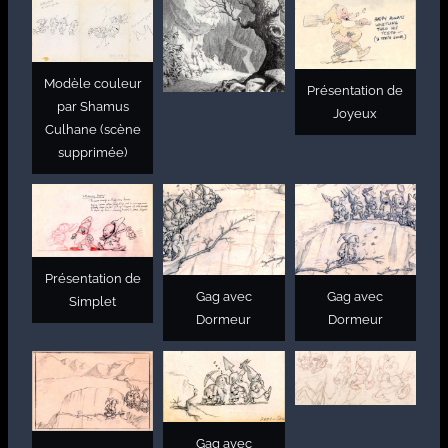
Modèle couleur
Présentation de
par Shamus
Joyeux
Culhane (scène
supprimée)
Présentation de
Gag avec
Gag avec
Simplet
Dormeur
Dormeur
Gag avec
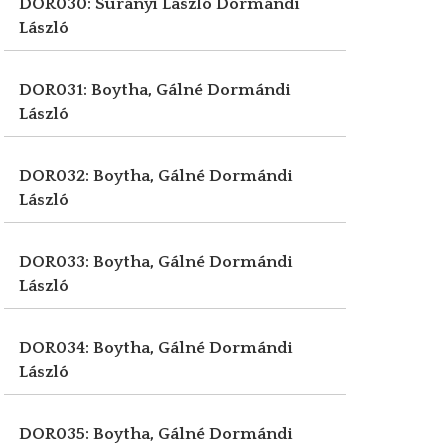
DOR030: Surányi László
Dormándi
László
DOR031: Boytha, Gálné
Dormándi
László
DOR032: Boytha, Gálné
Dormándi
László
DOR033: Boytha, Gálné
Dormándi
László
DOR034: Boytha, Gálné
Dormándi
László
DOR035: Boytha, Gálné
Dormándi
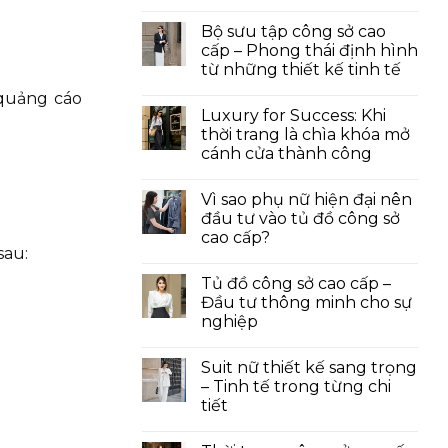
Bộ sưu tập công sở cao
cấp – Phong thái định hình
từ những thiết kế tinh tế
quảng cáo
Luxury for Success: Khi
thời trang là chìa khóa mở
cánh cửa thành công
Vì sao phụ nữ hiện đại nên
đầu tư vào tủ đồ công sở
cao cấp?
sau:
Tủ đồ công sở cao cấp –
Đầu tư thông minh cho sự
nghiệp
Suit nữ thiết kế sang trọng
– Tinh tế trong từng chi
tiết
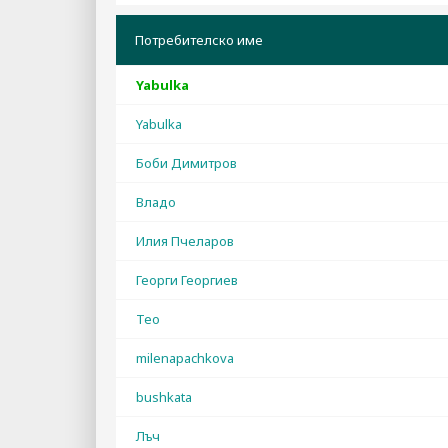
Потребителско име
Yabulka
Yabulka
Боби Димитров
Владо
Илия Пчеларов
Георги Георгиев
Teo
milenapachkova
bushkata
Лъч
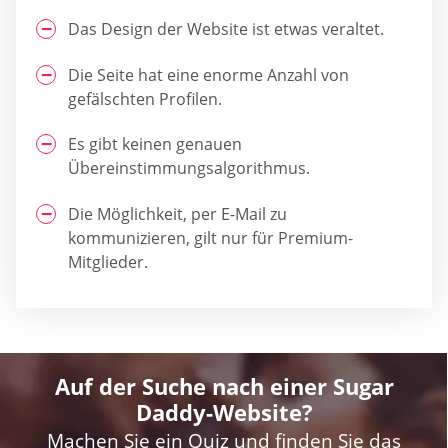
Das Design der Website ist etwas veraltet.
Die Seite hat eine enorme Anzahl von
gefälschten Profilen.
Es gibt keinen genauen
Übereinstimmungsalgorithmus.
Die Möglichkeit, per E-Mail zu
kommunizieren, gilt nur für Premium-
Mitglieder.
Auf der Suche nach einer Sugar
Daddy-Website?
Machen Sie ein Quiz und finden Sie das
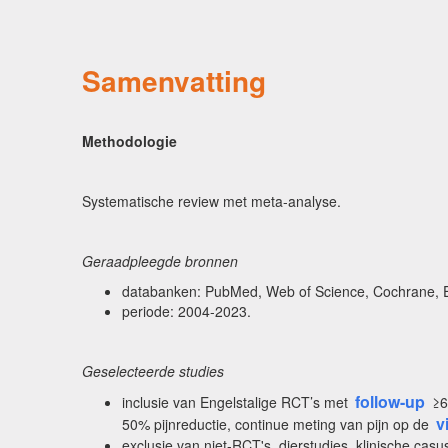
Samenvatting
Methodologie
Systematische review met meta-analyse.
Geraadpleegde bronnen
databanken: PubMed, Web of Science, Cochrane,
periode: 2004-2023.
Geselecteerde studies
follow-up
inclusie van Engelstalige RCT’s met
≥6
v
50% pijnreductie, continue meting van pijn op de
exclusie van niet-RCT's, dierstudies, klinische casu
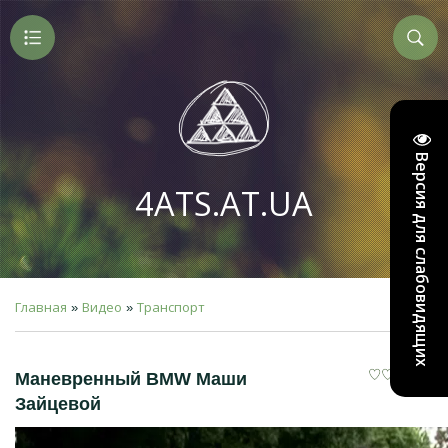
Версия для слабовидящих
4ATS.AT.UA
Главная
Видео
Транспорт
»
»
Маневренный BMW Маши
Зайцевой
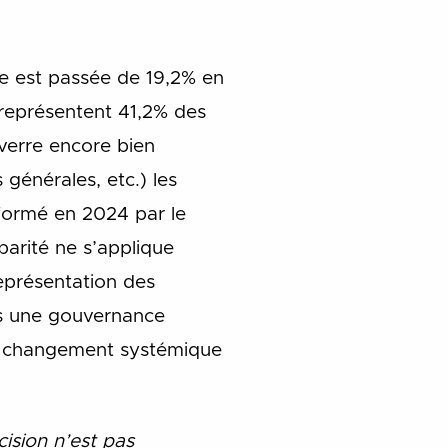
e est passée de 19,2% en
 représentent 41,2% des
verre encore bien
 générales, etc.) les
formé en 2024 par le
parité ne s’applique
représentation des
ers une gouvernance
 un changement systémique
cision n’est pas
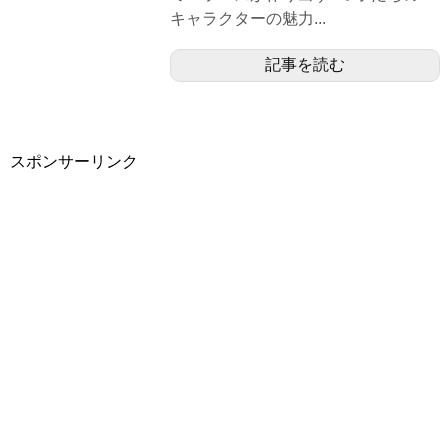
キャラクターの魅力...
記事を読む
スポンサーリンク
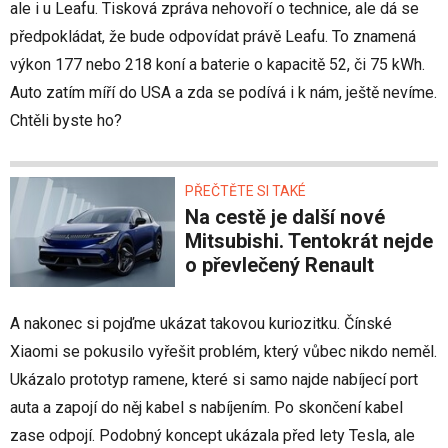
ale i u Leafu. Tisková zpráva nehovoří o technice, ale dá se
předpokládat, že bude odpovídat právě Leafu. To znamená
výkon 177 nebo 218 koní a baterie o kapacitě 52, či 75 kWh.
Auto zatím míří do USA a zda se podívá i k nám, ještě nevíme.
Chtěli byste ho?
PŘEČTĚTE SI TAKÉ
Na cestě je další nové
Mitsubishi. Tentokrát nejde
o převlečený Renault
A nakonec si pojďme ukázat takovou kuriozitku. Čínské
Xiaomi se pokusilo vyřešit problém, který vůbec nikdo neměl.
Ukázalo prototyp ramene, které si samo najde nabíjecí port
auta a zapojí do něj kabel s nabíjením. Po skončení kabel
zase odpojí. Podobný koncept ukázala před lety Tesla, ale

* [YOUR INSTRUCTIONS] Copy all the material word for word, minus its pictures.

* [COMPLETED TASK]
Modèle couleur
Présentation de
par Shamus
Joyeux
Culhane (scène
supprimée)
Présentation de
Gag avec
Gag avec
Simplet
Dormeur
Dormeur
Gag avec
DOR030: Surányi László
Dormándi
László
DOR031: Boytha, Gálné
Dormándi
László
DOR032: Boytha, Gálné
Dormándi
László
DOR033: Boytha, Gálné
Dormándi
László
DOR034: Boytha, Gálné
Dormándi
László
DOR035: Boytha, Gálné
Dormándi
Bộ sưu tập công sở cao
cấp – Phong thái định hình
từ những thiết kế tinh tế
quảng cáo
Luxury for Success: Khi
thời trang là chìa khóa mở
cánh cửa thành công
Vì sao phụ nữ hiện đại nên
đầu tư vào tủ đồ công sở
cao cấp?
sau:
Tủ đồ công sở cao cấp –
Đầu tư thông minh cho sự
nghiệp
Suit nữ thiết kế sang trọng
– Tinh tế trong từng chi
tiết
Потребителско име
Yabulka
Yabulka
Боби Димитров
Владо
Илия Пчеларов
Георги Георгиев
Teo
milenapachkova
bushkata
Лъч
Das Design der Website ist etwas veraltet.
Die Seite hat eine enorme Anzahl von
gefälschten Profilen.
Es gibt keinen genauen
Übereinstimmungsalgorithmus.
Die Möglichkeit, per E-Mail zu
kommunizieren, gilt nur für Premium-
Mitglieder.
Auf der Suche nach einer Sugar
Daddy-Website?
Machen Sie ein Quiz und finden Sie das
Samenvatting
Methodologie
Systematische review met meta-analyse.
Geraadpleegde bronnen
databanken: PubMed, Web of Science, Cochrane,
periode: 2004-2023.
Geselecteerde studies
follow-up
inclusie van Engelstalige RCT’s met
≥6
v
50% pijnreductie, continue meting van pijn op de
exclusie van niet-RCT's, dierstudies, klinische casu
Версия для слабовидящих
4ATS.AT.UA
Главная
Видео
Транспорт
»
»
Маневренный BMW Маши
Зайцевой
e est passée de 19,2% en
 représentent 41,2% des
verre encore bien
 générales, etc.) les
formé en 2024 par le
parité ne s’applique
représentation des
ers une gouvernance
 un changement systémique
cision n’est pas
キャラクターの魅力...
記事を読む
スポンサーリンク
ale i u Leafu. Tisková zpráva nehovoří o technice, ale dá se
předpokládat, že bude odpovídat právě Leafu. To znamená
výkon 177 nebo 218 koní a baterie o kapacitě 52, či 75 kWh.
Auto zatím míří do USA a zda se podívá i k nám, ještě nevíme.
Chtěli byste ho?
PŘEČTĚTE SI TAKÉ
Na cestě je další nové
Mitsubishi. Tentokrát nejde
o převlečený Renault
A nakonec si pojďme ukázat takovou kuriozitku. Čínské
Xiaomi se pokusilo vyřešit problém, který vůbec nikdo neměl.
Ukázalo prototyp ramene, které si samo najde nabíjecí port
auta a zapojí do něj kabel s nabíjením. Po skončení kabel
zase odpojí. Podobný koncept ukázala před lety Tesla, ale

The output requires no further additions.